Types of potatoes
If a potato does not perform how you expected, you may have selected the wrong type, while most potatoes can be used in a number of ways, some are better suited than others.
Waxy potato: well suited for boiling and having in salads as they don’t break up and have a waxy type of texture when cooked.
Floury potato: will break up when boiled but are well suited for roasting and baking, even mashing due to a floury type texture when cooked.
All-purpose potato: fits more in the middle between waxy and floury and is okay for most cooking methods.
Potato flavour is to do with the variety and also the soil that it is grown in. Our potatoes are mainly grown in waimak sandy silt loans that are naturally fertile and free draining, some of the best soil for potatoes to grow and produce great flavour. The weather patterns where the potatoes are grown also affect the outcome of the potatoes flavour.
Oakley’s potato range:
- Golden Potato
- Baby Golden Gourmet 1.5kg
- Golden Gourmet 2.5kg
- Agria Pam’s Fresh Express Golden 2.5kg
- White Potato
- All Purpose White Pam’s Fresh Express 2.5kg, 4.0kg
- Gourmet White 1.5kg
- Red Potato
- Pam’s Fresh Express Range All Purpose Red 2.5kg, 4.0kg
What to look for:
Choose potatoes that don’t have any cuts, bruises, green patches or shoots. Sometimes you may choose a smooth looking potato over a misshapen one and assume that it is a better product. This is not necessarily the case as some varieties characteristically have skins which are netted or have deeper eyes in them. A potato does not have to look good to cook brilliantly!
Buy potatoes by cooking use. These potatoes will have been cook tested by the growers or packers and will cook according to the packaging. They will be marked as for ‘boiling’, ‘salads’, ‘wedges’ or ‘baking’, for example. For best results select the right potato for the job.
How to store:
Store potatoes in a well-ventilated cool dark place. Place them gently in your storage area because even though they look tough they do bruise easily. A heavy paper bag or cardboard box makes a good storage container.
When potatoes are exposed to light they can develop a green colour resulting in chlorophyll formation in the surface layers. Associated with this is the formation of a toxic alkaloid, solanine. The amount of green pigment depends on the intensity of the light, length of exposure and age of potato. New potatoes are really susceptible to greening. Some varieties have quite a yellow flesh so don’t confuse this with greening. If you do purchase potatoes with lots of greening, return them to your retailer. If there are small amounts of greening simply peel or scrape away the greening and use the potato normally.

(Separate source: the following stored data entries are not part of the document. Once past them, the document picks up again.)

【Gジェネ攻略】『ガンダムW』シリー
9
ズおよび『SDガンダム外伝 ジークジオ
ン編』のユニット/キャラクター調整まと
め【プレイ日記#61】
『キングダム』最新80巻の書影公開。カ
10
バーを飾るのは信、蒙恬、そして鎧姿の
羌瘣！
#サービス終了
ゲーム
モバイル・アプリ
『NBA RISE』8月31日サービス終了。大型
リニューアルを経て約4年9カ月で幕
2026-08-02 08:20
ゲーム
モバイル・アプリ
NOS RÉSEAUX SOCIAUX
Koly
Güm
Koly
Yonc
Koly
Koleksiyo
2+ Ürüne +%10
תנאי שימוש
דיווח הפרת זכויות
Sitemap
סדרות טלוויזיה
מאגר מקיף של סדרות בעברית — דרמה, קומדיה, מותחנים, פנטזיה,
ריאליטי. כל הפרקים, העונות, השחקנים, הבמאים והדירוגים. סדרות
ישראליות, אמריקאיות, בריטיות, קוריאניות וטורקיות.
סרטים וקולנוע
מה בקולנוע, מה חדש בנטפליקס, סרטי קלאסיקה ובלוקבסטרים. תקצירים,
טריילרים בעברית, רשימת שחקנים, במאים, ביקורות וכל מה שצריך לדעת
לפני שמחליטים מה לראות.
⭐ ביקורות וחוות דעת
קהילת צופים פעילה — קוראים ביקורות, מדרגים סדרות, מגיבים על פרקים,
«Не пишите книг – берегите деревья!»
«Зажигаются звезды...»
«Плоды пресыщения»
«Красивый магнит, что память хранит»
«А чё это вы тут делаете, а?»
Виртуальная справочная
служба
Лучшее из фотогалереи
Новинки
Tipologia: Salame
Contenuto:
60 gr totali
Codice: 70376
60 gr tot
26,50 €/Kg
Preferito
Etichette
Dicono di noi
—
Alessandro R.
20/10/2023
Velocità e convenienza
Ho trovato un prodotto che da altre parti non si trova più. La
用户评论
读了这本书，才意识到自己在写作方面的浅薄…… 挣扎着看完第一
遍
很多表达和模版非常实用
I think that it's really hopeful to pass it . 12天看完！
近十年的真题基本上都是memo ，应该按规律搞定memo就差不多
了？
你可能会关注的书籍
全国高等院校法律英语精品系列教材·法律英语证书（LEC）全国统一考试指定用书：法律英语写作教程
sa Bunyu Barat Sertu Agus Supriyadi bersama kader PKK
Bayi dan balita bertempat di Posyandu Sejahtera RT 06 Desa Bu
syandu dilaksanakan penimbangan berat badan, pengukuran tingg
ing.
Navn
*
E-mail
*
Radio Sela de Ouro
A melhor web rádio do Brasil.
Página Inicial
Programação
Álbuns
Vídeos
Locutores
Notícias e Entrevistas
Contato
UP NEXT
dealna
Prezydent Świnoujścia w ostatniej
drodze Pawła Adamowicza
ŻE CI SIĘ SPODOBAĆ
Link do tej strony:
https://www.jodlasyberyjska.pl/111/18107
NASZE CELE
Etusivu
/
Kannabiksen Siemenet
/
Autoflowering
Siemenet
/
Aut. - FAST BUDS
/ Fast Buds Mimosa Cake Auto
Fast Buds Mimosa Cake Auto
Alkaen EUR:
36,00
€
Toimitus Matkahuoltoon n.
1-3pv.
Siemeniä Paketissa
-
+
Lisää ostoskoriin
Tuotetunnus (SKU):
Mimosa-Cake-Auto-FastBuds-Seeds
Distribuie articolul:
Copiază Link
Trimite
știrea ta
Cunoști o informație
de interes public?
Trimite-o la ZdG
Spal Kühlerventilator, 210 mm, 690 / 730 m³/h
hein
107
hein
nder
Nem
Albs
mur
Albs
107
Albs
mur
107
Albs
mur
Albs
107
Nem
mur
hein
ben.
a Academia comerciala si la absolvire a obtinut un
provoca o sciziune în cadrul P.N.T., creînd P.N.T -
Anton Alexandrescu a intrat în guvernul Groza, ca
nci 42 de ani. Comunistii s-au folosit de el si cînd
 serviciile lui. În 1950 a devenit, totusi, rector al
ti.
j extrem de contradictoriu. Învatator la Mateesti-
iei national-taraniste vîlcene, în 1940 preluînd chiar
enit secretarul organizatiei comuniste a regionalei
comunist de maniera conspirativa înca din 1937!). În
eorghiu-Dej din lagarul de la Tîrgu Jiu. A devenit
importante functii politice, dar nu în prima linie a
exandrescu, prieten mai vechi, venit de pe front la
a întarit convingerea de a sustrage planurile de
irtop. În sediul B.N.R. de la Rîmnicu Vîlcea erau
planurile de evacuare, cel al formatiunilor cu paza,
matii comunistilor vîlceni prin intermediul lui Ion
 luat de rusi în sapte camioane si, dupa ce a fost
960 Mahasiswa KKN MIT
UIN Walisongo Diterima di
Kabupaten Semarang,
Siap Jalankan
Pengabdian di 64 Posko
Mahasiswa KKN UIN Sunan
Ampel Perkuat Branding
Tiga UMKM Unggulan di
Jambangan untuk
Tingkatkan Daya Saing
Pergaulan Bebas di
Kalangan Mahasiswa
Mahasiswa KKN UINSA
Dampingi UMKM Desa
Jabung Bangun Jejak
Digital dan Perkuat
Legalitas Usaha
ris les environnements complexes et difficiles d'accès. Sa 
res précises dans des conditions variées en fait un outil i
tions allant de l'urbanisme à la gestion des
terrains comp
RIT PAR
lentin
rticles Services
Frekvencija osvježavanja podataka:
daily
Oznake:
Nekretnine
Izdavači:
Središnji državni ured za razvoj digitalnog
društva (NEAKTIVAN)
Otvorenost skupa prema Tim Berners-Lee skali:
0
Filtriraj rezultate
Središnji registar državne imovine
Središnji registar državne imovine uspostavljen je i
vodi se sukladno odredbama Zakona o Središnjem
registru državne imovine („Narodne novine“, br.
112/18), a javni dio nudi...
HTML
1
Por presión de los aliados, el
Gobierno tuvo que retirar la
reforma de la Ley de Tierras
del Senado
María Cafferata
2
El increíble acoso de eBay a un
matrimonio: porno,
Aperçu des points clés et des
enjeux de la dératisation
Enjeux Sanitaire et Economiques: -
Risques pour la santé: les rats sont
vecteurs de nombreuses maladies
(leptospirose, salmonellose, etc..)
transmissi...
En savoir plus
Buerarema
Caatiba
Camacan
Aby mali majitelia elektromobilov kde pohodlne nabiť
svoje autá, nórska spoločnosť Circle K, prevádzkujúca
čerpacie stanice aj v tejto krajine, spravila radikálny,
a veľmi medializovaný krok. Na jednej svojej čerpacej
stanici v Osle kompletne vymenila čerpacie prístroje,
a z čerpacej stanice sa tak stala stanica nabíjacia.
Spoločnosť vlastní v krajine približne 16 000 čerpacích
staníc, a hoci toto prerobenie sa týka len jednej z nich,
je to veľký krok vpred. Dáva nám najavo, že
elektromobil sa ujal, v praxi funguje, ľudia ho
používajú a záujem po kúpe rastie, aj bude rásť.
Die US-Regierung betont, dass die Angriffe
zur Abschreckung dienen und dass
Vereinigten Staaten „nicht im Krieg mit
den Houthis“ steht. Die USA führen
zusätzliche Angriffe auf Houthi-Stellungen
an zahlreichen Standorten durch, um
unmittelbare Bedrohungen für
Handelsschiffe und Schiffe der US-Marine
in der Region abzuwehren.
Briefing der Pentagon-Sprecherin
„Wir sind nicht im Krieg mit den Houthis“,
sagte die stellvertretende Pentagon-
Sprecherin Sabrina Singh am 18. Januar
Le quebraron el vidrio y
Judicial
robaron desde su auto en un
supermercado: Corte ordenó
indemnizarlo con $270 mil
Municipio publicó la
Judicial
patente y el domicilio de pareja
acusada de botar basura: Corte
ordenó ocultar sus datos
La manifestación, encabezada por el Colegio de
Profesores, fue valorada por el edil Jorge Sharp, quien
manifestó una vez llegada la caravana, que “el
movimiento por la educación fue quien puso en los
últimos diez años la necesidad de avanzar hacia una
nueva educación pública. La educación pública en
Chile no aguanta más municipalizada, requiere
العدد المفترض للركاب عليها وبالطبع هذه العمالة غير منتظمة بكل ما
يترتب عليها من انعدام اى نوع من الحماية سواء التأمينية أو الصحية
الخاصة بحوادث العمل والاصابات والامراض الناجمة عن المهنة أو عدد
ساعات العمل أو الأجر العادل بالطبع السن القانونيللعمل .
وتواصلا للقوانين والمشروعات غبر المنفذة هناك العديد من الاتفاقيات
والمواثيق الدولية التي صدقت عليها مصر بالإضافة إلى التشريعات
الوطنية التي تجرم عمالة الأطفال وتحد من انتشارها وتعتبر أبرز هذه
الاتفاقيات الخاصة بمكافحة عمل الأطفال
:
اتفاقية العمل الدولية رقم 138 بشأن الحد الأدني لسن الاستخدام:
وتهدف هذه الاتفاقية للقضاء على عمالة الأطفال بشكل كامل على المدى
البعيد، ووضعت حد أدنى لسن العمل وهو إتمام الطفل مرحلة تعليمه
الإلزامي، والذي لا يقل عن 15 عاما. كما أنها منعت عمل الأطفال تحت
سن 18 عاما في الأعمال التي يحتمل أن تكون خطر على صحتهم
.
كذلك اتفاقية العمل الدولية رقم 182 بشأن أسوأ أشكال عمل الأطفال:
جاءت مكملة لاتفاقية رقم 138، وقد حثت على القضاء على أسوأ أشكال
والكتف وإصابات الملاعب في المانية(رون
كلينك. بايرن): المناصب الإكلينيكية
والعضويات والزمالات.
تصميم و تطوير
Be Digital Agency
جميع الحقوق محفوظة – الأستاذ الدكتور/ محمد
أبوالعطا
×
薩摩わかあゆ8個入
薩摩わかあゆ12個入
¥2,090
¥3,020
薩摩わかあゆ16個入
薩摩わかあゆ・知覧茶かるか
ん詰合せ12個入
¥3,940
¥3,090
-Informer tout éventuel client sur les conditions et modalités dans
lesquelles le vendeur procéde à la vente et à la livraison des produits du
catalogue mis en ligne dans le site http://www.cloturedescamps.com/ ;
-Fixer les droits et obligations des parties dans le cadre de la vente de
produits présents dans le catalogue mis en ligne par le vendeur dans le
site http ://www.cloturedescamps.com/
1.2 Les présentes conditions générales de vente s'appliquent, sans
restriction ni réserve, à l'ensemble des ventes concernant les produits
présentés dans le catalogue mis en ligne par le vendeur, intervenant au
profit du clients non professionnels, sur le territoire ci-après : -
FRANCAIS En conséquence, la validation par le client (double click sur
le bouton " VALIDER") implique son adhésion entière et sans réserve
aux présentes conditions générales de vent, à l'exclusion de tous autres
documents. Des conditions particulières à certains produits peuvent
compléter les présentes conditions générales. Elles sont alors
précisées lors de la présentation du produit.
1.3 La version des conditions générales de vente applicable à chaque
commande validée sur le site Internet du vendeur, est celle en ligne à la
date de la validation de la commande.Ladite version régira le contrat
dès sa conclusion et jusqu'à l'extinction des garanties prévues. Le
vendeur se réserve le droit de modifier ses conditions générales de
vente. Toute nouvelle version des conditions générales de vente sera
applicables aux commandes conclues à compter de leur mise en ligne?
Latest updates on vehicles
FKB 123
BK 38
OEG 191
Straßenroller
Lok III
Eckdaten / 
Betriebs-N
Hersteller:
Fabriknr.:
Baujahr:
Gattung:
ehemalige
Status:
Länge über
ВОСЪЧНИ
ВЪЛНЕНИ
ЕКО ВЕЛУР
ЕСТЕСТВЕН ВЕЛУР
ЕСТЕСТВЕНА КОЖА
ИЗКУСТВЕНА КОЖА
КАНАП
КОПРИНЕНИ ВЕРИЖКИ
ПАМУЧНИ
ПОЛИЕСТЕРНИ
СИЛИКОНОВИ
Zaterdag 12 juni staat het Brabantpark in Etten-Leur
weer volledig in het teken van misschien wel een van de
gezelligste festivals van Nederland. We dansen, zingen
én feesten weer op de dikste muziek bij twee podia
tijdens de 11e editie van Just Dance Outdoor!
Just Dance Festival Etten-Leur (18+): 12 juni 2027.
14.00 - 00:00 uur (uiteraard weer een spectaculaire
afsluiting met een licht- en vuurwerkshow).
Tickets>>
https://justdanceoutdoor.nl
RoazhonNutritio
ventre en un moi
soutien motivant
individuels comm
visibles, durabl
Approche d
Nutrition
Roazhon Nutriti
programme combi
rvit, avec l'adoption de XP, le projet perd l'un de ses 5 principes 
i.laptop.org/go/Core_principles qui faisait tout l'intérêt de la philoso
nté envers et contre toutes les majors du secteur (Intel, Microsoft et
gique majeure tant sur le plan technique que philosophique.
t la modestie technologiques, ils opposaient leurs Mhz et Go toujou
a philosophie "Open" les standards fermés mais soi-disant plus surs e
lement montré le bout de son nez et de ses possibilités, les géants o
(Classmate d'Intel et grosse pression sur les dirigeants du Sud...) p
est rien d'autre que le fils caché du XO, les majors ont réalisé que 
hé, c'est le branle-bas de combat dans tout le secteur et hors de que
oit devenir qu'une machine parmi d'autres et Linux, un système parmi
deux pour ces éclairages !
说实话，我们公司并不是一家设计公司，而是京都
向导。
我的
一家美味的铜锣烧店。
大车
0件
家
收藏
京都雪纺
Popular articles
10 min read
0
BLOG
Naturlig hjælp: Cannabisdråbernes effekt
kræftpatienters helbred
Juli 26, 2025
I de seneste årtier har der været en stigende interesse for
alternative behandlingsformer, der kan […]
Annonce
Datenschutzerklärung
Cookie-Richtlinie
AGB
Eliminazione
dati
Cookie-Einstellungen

Rob recommends storing your spuds in the fridge as the pantry is usually too warm and will encourage sprouting. Larger bags that don’t fit in the fridge can be kept on the concrete floor in your garage out of the light.
The potato has been described as a nutritional goldmine. They are a great fuel food to power your body and provide a wealth of nutrients, especially vitamin C and potassium. Vitamin C in potatoes is very important as New Zealanders get around 30% of their daily vitamin C requirement from one serve of potatoes. Potatoes are a valuable source of B group vitamins, particularly B6, thiamin and niacin. Potatoes are also a good source of fibre and they contain some iron and magnesium. They are high in starch so will stop you feeling hungry for a long time. Antioxidants present in potatoes are phenolic acids, vitamin C and in yellow fleshed or red skinned varieties – carotenoids and anthocyanins respectively. Potatoes are also a source of high quality protein.
Potatoes are not fattening, however some cooking and preparation methods are!
How to prepare:
When possible, don’t peel your potato as most of the antioxidants and fibre are just under the skin. Leaving the skin on will also help prevent water soluble vitamins leaching out during cooking.
Ways to eat potatoes:
There are many ways to cook potatoes – the serving suggestions are endless! You can eat them baked, mashed, boiled, sauteed, scalloped, as wedges, potato skins, roasted or fried, added to soups, in salads and the list goes on.
Check out our recipes for some ideas.
Potatoes are the most popular vegetable in New Zealand with 97% of us eating them. 53% of New Zealanders consume fresh potatoes four times per week and 21% of New Zealanders eat them daily.